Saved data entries
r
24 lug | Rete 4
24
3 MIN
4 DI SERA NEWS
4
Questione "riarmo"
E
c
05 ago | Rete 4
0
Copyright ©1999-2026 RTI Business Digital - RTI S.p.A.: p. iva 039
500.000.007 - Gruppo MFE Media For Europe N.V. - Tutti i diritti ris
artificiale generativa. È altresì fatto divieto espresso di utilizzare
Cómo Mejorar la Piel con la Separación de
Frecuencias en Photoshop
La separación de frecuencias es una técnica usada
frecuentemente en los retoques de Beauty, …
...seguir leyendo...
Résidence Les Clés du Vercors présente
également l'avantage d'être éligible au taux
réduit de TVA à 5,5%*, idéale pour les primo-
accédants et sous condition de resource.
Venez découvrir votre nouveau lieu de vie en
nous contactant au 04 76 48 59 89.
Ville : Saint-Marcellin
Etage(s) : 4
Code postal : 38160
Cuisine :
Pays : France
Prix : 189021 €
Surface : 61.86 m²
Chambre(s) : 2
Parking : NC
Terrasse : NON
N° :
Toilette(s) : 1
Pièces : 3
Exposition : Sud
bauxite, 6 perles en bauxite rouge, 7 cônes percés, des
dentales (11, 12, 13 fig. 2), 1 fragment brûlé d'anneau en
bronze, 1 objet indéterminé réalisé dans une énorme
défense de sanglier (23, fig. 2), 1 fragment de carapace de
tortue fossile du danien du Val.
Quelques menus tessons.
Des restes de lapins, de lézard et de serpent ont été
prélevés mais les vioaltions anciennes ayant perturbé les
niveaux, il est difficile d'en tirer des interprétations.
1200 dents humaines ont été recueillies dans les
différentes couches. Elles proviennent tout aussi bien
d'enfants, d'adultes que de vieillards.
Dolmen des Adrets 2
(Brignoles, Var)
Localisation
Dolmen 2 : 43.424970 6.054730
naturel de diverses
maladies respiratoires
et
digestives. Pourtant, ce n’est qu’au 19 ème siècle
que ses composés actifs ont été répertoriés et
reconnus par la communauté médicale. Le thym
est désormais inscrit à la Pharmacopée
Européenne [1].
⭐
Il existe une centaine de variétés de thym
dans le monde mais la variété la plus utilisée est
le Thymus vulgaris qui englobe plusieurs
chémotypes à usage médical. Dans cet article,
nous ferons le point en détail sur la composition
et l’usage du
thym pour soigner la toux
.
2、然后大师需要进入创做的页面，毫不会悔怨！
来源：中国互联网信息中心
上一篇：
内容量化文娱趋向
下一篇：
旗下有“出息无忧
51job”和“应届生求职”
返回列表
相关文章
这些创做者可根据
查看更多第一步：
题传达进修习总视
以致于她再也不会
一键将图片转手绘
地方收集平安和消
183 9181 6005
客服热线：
...
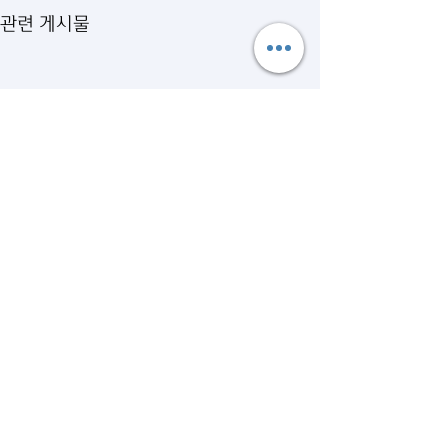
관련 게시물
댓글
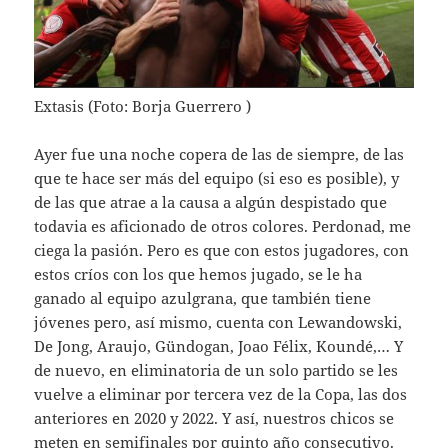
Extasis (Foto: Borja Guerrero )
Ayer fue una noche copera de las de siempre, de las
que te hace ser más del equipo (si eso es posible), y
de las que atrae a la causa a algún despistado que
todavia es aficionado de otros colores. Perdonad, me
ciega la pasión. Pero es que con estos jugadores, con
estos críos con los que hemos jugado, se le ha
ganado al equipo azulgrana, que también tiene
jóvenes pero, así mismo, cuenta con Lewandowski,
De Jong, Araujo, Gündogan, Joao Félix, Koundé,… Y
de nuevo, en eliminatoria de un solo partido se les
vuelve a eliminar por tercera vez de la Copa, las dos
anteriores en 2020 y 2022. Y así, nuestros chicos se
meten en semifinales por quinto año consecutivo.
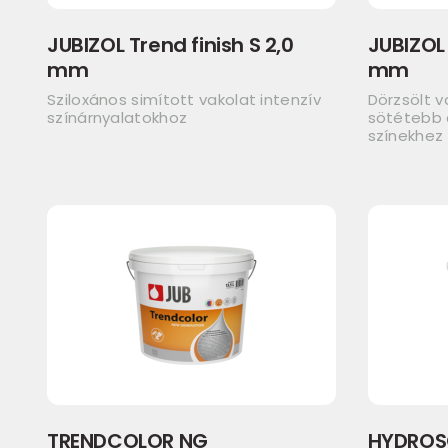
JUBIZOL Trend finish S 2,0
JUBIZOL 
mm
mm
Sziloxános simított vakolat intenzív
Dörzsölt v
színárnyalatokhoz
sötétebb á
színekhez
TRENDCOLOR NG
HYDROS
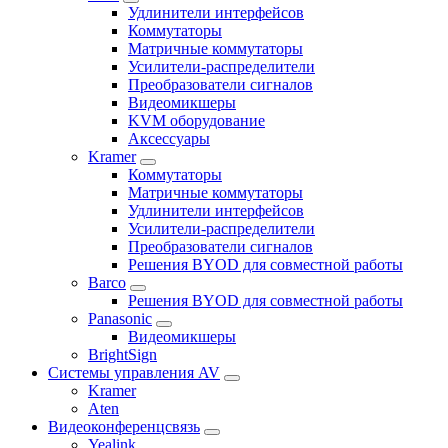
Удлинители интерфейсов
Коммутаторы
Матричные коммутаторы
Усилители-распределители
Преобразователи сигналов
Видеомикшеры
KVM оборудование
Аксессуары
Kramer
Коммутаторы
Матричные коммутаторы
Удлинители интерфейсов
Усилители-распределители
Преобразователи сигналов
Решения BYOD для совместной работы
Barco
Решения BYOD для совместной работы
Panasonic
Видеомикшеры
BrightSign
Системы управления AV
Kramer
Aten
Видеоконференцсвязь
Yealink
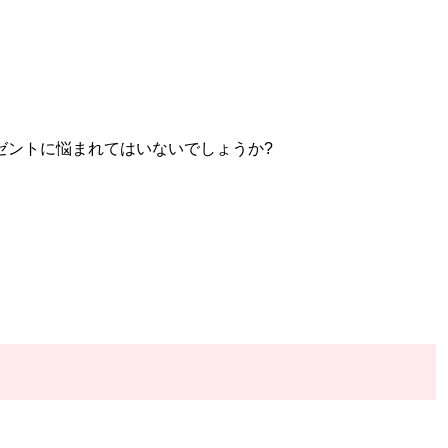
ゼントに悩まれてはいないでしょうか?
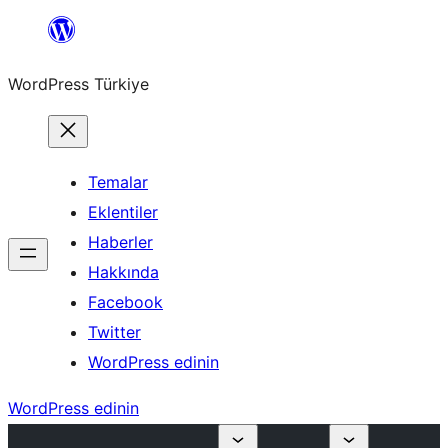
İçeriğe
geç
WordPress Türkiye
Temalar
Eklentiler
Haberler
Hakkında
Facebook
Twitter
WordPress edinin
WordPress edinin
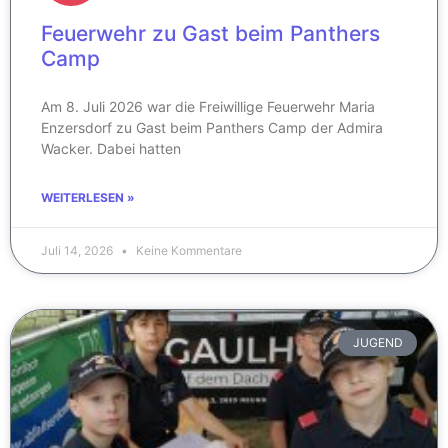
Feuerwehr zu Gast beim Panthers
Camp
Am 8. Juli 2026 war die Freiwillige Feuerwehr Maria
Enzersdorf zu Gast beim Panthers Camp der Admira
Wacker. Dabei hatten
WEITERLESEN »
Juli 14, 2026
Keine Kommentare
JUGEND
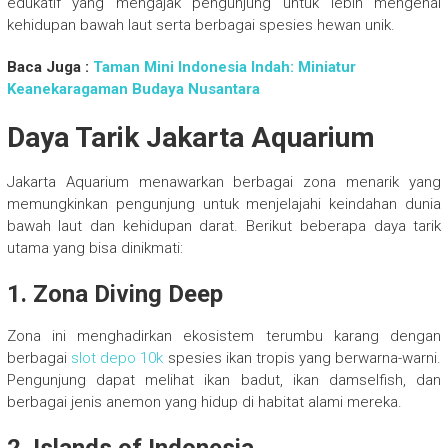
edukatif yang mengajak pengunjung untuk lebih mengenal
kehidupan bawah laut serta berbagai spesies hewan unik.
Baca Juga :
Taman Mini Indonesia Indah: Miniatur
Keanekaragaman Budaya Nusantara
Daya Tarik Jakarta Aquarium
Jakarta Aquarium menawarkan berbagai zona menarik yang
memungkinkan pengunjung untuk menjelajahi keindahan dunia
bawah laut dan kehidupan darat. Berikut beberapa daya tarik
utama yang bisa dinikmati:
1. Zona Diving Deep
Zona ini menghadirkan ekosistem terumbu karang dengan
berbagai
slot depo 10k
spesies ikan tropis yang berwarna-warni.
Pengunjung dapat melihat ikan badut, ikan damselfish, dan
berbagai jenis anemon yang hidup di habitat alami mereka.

### Task instructions
If a line in the records above includes the string "fragment", copy it.

### Reply to the exercise
dentales (11, 12, 13 fig. 2), 1 fragment brûlé d'anneau en
défense de sanglier (23, fig. 2), 1 fragment de carapace de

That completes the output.